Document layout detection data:
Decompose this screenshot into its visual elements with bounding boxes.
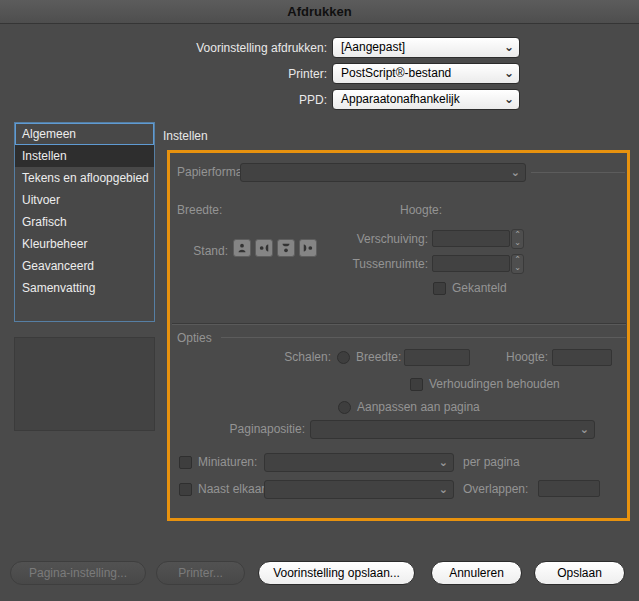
tile-label: Naast elkaar: bbox=[198, 480, 269, 499]
stepper-down-icon: ⌄ bbox=[514, 239, 521, 247]
print-preset-label: Voorinstelling afdrukken: bbox=[120, 38, 327, 59]
fit-to-page-label: Aanpassen aan pagina bbox=[357, 398, 480, 417]
scale-radio[interactable] bbox=[337, 351, 350, 364]
paper-width-label: Breedte: bbox=[177, 201, 222, 220]
sidebar-item-kleurbeheer[interactable]: Kleurbeheer bbox=[15, 233, 154, 255]
offset-input[interactable] bbox=[432, 230, 510, 247]
sidebar-item-tekens-en-afloopgebied[interactable]: Tekens en afloopgebied bbox=[15, 167, 154, 189]
overlap-label: Overlappen: bbox=[463, 480, 528, 499]
paper-height-label: Hoogte: bbox=[400, 201, 442, 220]
printer-select[interactable]: PostScript®-bestand ⌄ bbox=[332, 63, 520, 84]
sidebar-item-instellen[interactable]: Instellen bbox=[15, 145, 154, 167]
landscape-icon[interactable] bbox=[255, 239, 273, 257]
ppd-select[interactable]: Apparaatonafhankelijk ⌄ bbox=[332, 89, 520, 110]
gap-input[interactable] bbox=[432, 255, 510, 272]
page-position-select[interactable]: ⌄ bbox=[310, 420, 595, 439]
options-group-line bbox=[221, 337, 626, 338]
tile-mode-select[interactable]: ⌄ bbox=[264, 480, 454, 499]
sidebar-item-geavanceerd[interactable]: Geavanceerd bbox=[15, 255, 154, 277]
thumbnails-label: Miniaturen: bbox=[198, 453, 257, 472]
transverse-label: Gekanteld bbox=[452, 279, 507, 298]
thumbnails-checkbox[interactable] bbox=[179, 456, 192, 469]
pane-heading: Instellen bbox=[163, 129, 208, 143]
chevron-down-icon: ⌄ bbox=[504, 90, 514, 109]
constrain-proportions-checkbox[interactable] bbox=[410, 378, 423, 391]
print-preset-select[interactable]: [Aangepast] ⌄ bbox=[332, 37, 520, 58]
page-setup-button[interactable]: Pagina-instelling... bbox=[10, 561, 146, 585]
sidebar-item-samenvatting[interactable]: Samenvatting bbox=[15, 277, 154, 299]
chevron-down-icon: ⌄ bbox=[439, 454, 448, 471]
scale-height-label: Hoogte: bbox=[495, 348, 548, 367]
save-preset-button[interactable]: Voorinstelling opslaan... bbox=[258, 561, 415, 585]
ppd-label: PPD: bbox=[120, 90, 327, 111]
gap-label: Tussenruimte: bbox=[330, 255, 428, 274]
paper-size-select[interactable]: ⌄ bbox=[240, 163, 526, 182]
printer-label: Printer: bbox=[120, 64, 327, 85]
window-titlebar: Afdrukken bbox=[0, 0, 639, 24]
options-heading: Opties bbox=[177, 329, 212, 348]
chevron-down-icon: ⌄ bbox=[504, 64, 514, 83]
save-button[interactable]: Opslaan bbox=[534, 561, 625, 585]
offset-stepper[interactable]: ⌃ ⌄ bbox=[511, 229, 524, 249]
scale-width-input[interactable] bbox=[404, 349, 470, 366]
scale-label: Schalen: bbox=[250, 348, 331, 367]
page-preview bbox=[14, 337, 155, 431]
cancel-button[interactable]: Annuleren bbox=[431, 561, 522, 585]
print-preset-value: [Aangepast] bbox=[341, 40, 405, 54]
sidebar-item-uitvoer[interactable]: Uitvoer bbox=[15, 189, 154, 211]
portrait-icon[interactable] bbox=[233, 239, 251, 257]
window-title: Afdrukken bbox=[287, 4, 351, 19]
reverse-portrait-icon[interactable] bbox=[277, 239, 295, 257]
group-divider bbox=[172, 323, 626, 325]
chevron-down-icon: ⌄ bbox=[439, 481, 448, 498]
scale-height-input[interactable] bbox=[552, 349, 612, 366]
sidebar-item-grafisch[interactable]: Grafisch bbox=[15, 211, 154, 233]
tile-checkbox[interactable] bbox=[179, 483, 192, 496]
reverse-landscape-icon[interactable] bbox=[299, 239, 317, 257]
chevron-down-icon: ⌄ bbox=[580, 421, 589, 438]
gap-stepper[interactable]: ⌃ ⌄ bbox=[511, 254, 524, 274]
group-border-line bbox=[531, 172, 625, 173]
chevron-down-icon: ⌄ bbox=[511, 164, 520, 181]
sidebar-item-algemeen[interactable]: Algemeen bbox=[15, 123, 154, 145]
print-sections-list: Algemeen Instellen Tekens en afloopgebie… bbox=[14, 122, 155, 322]
printer-value: PostScript®-bestand bbox=[341, 66, 451, 80]
scale-width-label: Breedte: bbox=[356, 348, 401, 367]
orientation-label: Stand: bbox=[170, 242, 228, 261]
fit-to-page-radio[interactable] bbox=[338, 401, 351, 414]
chevron-down-icon: ⌄ bbox=[504, 38, 514, 57]
stepper-down-icon: ⌄ bbox=[514, 264, 521, 272]
transverse-checkbox[interactable] bbox=[433, 282, 446, 295]
overlap-input[interactable] bbox=[538, 480, 600, 497]
offset-label: Verschuiving: bbox=[330, 230, 428, 249]
page-position-label: Paginapositie: bbox=[215, 420, 305, 439]
ppd-value: Apparaatonafhankelijk bbox=[341, 92, 460, 106]
thumbnails-per-page-select[interactable]: ⌄ bbox=[264, 453, 454, 472]
constrain-proportions-label: Verhoudingen behouden bbox=[429, 375, 560, 394]
per-page-label: per pagina bbox=[463, 453, 520, 472]
printer-button[interactable]: Printer... bbox=[156, 561, 245, 585]
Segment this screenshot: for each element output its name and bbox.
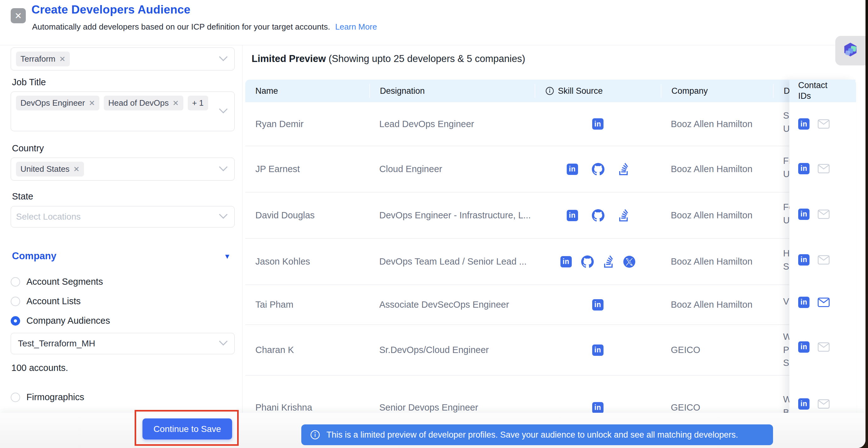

▶ Exercise: Your reply should be the entries above, repeated exactly and free of pictures.

▶ Task result:
Decompose this screenshot into its visual elements with bounding boxes.
tile-label: Naast elkaar: bbox=[198, 480, 269, 499]
stepper-down-icon: ⌄ bbox=[514, 239, 521, 247]
print-preset-label: Voorinstelling afdrukken: bbox=[120, 38, 327, 59]
fit-to-page-label: Aanpassen aan pagina bbox=[357, 398, 480, 417]
scale-radio[interactable] bbox=[337, 351, 350, 364]
paper-width-label: Breedte: bbox=[177, 201, 222, 220]
sidebar-item-kleurbeheer[interactable]: Kleurbeheer bbox=[15, 233, 154, 255]
offset-input[interactable] bbox=[432, 230, 510, 247]
sidebar-item-tekens-en-afloopgebied[interactable]: Tekens en afloopgebied bbox=[15, 167, 154, 189]
overlap-label: Overlappen: bbox=[463, 480, 528, 499]
paper-height-label: Hoogte: bbox=[400, 201, 442, 220]
printer-select[interactable]: PostScript®-bestand ⌄ bbox=[332, 63, 520, 84]
sidebar-item-instellen[interactable]: Instellen bbox=[15, 145, 154, 167]
landscape-icon[interactable] bbox=[255, 239, 273, 257]
ppd-select[interactable]: Apparaatonafhankelijk ⌄ bbox=[332, 89, 520, 110]
gap-input[interactable] bbox=[432, 255, 510, 272]
page-position-select[interactable]: ⌄ bbox=[310, 420, 595, 439]
options-group-line bbox=[221, 337, 626, 338]
tile-mode-select[interactable]: ⌄ bbox=[264, 480, 454, 499]
sidebar-item-geavanceerd[interactable]: Geavanceerd bbox=[15, 255, 154, 277]
thumbnails-label: Miniaturen: bbox=[198, 453, 257, 472]
transverse-label: Gekanteld bbox=[452, 279, 507, 298]
thumbnails-checkbox[interactable] bbox=[179, 456, 192, 469]
pane-heading: Instellen bbox=[163, 129, 208, 143]
chevron-down-icon: ⌄ bbox=[504, 90, 514, 109]
constrain-proportions-checkbox[interactable] bbox=[410, 378, 423, 391]
print-preset-select[interactable]: [Aangepast] ⌄ bbox=[332, 37, 520, 58]
page-setup-button[interactable]: Pagina-instelling... bbox=[10, 561, 146, 585]
sidebar-item-samenvatting[interactable]: Samenvatting bbox=[15, 277, 154, 299]
chevron-down-icon: ⌄ bbox=[439, 454, 448, 471]
scale-height-label: Hoogte: bbox=[495, 348, 548, 367]
save-preset-button[interactable]: Voorinstelling opslaan... bbox=[258, 561, 415, 585]
ppd-label: PPD: bbox=[120, 90, 327, 111]
gap-label: Tussenruimte: bbox=[330, 255, 428, 274]
paper-size-select[interactable]: ⌄ bbox=[240, 163, 526, 182]
printer-label: Printer: bbox=[120, 64, 327, 85]
window-titlebar: Afdrukken bbox=[0, 0, 639, 24]
options-heading: Opties bbox=[177, 329, 212, 348]
chevron-down-icon: ⌄ bbox=[504, 64, 514, 83]
save-button[interactable]: Opslaan bbox=[534, 561, 625, 585]
offset-stepper[interactable]: ⌃ ⌄ bbox=[511, 229, 524, 249]
scale-width-input[interactable] bbox=[404, 349, 470, 366]
scale-label: Schalen: bbox=[250, 348, 331, 367]
page-preview bbox=[14, 337, 155, 431]
cancel-button[interactable]: Annuleren bbox=[431, 561, 522, 585]
print-preset-value: [Aangepast] bbox=[341, 40, 405, 54]
sidebar-item-uitvoer[interactable]: Uitvoer bbox=[15, 189, 154, 211]
portrait-icon[interactable] bbox=[233, 239, 251, 257]
window-title: Afdrukken bbox=[287, 4, 351, 19]
reverse-portrait-icon[interactable] bbox=[277, 239, 295, 257]
group-divider bbox=[172, 323, 626, 325]
chevron-down-icon: ⌄ bbox=[439, 481, 448, 498]
scale-height-input[interactable] bbox=[552, 349, 612, 366]
sidebar-item-grafisch[interactable]: Grafisch bbox=[15, 211, 154, 233]
tile-checkbox[interactable] bbox=[179, 483, 192, 496]
reverse-landscape-icon[interactable] bbox=[299, 239, 317, 257]
chevron-down-icon: ⌄ bbox=[580, 421, 589, 438]
gap-stepper[interactable]: ⌃ ⌄ bbox=[511, 254, 524, 274]
group-border-line bbox=[531, 172, 625, 173]
chevron-down-icon: ⌄ bbox=[511, 164, 520, 181]
sidebar-item-algemeen[interactable]: Algemeen bbox=[15, 123, 154, 145]
print-sections-list: Algemeen Instellen Tekens en afloopgebie… bbox=[14, 122, 155, 322]
printer-value: PostScript®-bestand bbox=[341, 66, 451, 80]
scale-width-label: Breedte: bbox=[356, 348, 401, 367]
orientation-label: Stand: bbox=[170, 242, 228, 261]
fit-to-page-radio[interactable] bbox=[338, 401, 351, 414]
chevron-down-icon: ⌄ bbox=[504, 38, 514, 57]
stepper-down-icon: ⌄ bbox=[514, 264, 521, 272]
transverse-checkbox[interactable] bbox=[433, 282, 446, 295]
overlap-input[interactable] bbox=[538, 480, 600, 497]
offset-label: Verschuiving: bbox=[330, 230, 428, 249]
page-position-label: Paginapositie: bbox=[215, 420, 305, 439]
ppd-value: Apparaatonafhankelijk bbox=[341, 92, 460, 106]
thumbnails-per-page-select[interactable]: ⌄ bbox=[264, 453, 454, 472]
constrain-proportions-label: Verhoudingen behouden bbox=[429, 375, 560, 394]
per-page-label: per pagina bbox=[463, 453, 520, 472]
printer-button[interactable]: Printer... bbox=[156, 561, 245, 585]
Segment this screenshot: for each element output its name and bbox.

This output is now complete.